(EXCERPTED RECORDS)
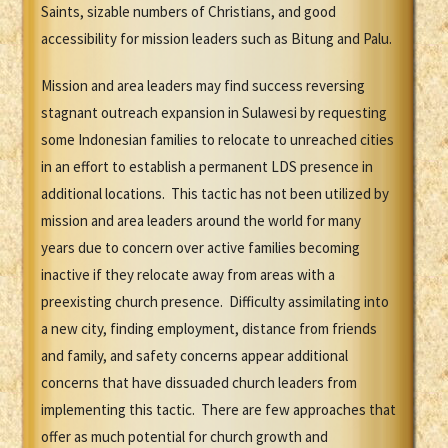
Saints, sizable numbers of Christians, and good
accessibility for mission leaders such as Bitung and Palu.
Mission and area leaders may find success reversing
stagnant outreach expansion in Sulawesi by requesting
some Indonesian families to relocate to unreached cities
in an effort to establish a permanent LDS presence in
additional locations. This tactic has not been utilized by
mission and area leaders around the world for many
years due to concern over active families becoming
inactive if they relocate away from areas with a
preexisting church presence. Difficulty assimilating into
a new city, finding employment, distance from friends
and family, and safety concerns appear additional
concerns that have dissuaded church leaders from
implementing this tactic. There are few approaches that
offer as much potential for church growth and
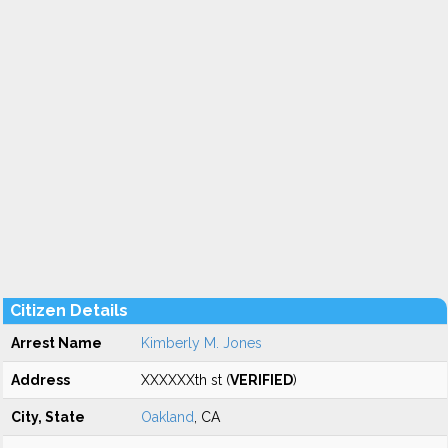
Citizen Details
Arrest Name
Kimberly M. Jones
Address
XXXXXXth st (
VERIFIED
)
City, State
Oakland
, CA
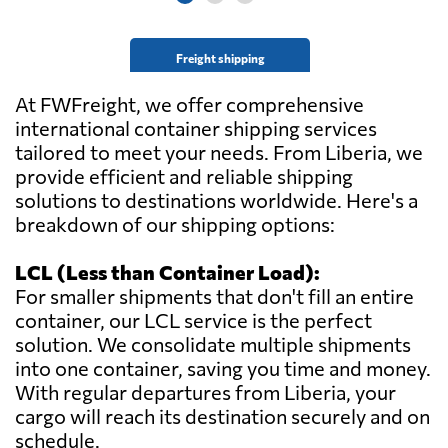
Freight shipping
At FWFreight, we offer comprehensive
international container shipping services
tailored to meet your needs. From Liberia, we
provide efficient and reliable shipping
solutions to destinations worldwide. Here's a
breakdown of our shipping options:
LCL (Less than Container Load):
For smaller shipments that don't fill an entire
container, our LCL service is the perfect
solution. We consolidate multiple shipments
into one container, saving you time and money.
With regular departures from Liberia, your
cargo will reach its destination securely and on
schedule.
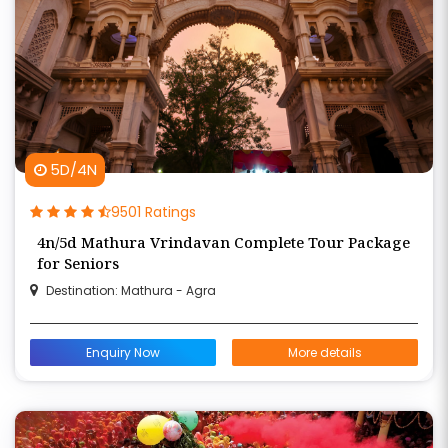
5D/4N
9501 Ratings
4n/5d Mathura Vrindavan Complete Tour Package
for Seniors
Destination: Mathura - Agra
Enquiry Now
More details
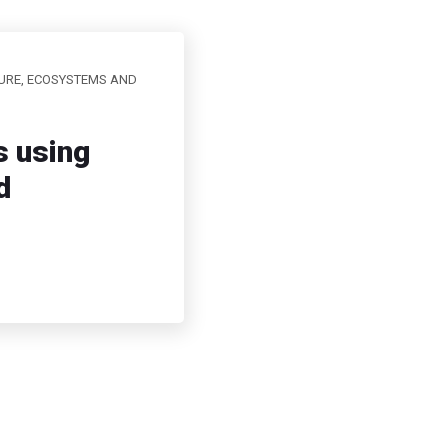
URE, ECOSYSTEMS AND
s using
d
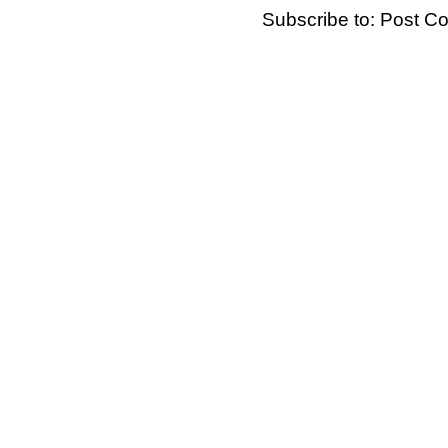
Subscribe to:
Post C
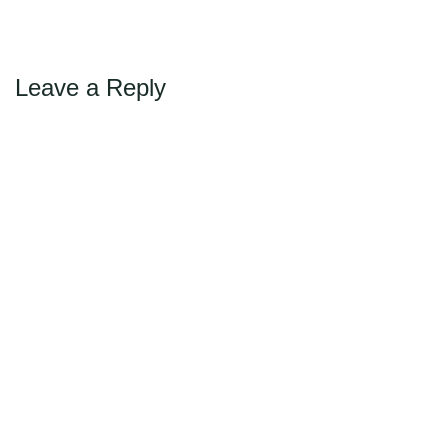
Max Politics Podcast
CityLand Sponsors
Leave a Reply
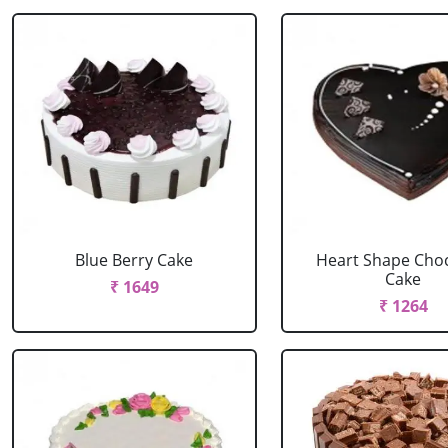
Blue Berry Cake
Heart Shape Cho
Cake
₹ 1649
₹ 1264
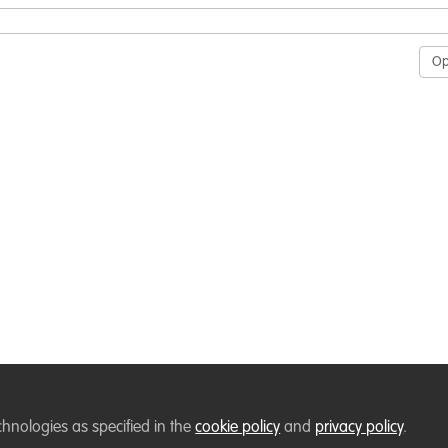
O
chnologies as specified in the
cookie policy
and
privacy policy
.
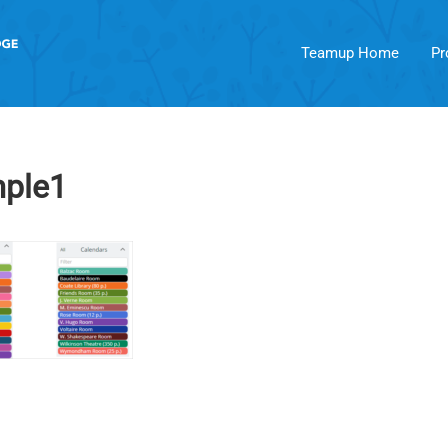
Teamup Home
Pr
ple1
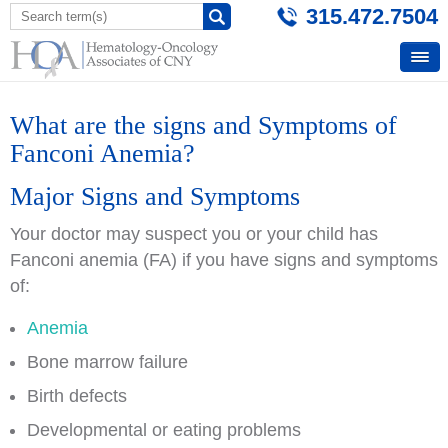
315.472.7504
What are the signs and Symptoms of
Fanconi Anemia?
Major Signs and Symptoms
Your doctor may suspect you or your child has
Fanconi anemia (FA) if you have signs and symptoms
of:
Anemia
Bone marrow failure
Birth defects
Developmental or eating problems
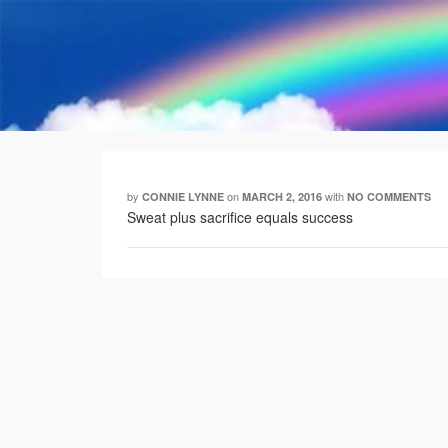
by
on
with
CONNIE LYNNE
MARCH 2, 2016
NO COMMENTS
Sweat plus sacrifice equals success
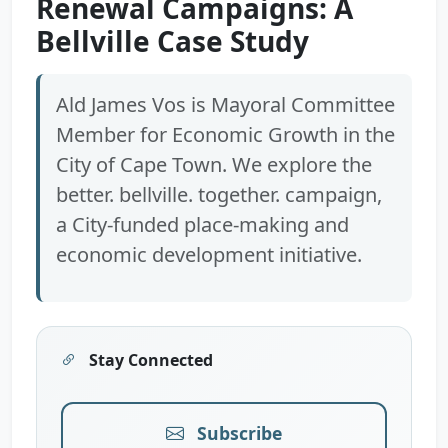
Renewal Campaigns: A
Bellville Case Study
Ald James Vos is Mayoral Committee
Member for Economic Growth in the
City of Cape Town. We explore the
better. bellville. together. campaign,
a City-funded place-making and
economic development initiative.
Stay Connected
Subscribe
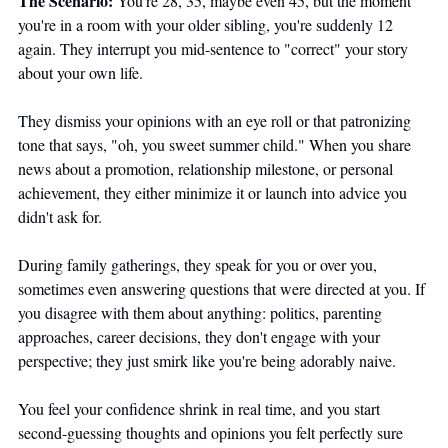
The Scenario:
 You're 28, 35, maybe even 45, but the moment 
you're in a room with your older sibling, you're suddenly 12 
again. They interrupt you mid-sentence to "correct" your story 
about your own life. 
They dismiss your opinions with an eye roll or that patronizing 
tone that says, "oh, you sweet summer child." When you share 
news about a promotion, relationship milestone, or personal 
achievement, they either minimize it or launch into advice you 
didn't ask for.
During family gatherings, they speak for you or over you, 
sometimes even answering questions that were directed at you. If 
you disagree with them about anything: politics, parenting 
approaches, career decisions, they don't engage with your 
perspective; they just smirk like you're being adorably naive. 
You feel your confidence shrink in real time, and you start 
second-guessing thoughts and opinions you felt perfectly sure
(End EXCERPTED RECORDS)
Look through the data above and return each line where the string "your" occurs.

#### RESPONSE FOR THIS EXERCISE
tailored to meet your needs. From Liberia, we
With regular departures from Liberia, your
Your doctor may suspect you or your child has
you're in a room with your older sibling, you're suddenly 12 
again. They interrupt you mid-sentence to "correct" your story 
about your own life. 
They dismiss your opinions with an eye roll or that patronizing 
approaches, career decisions, they don't engage with your 
You feel your confidence shrink in real time, and you start 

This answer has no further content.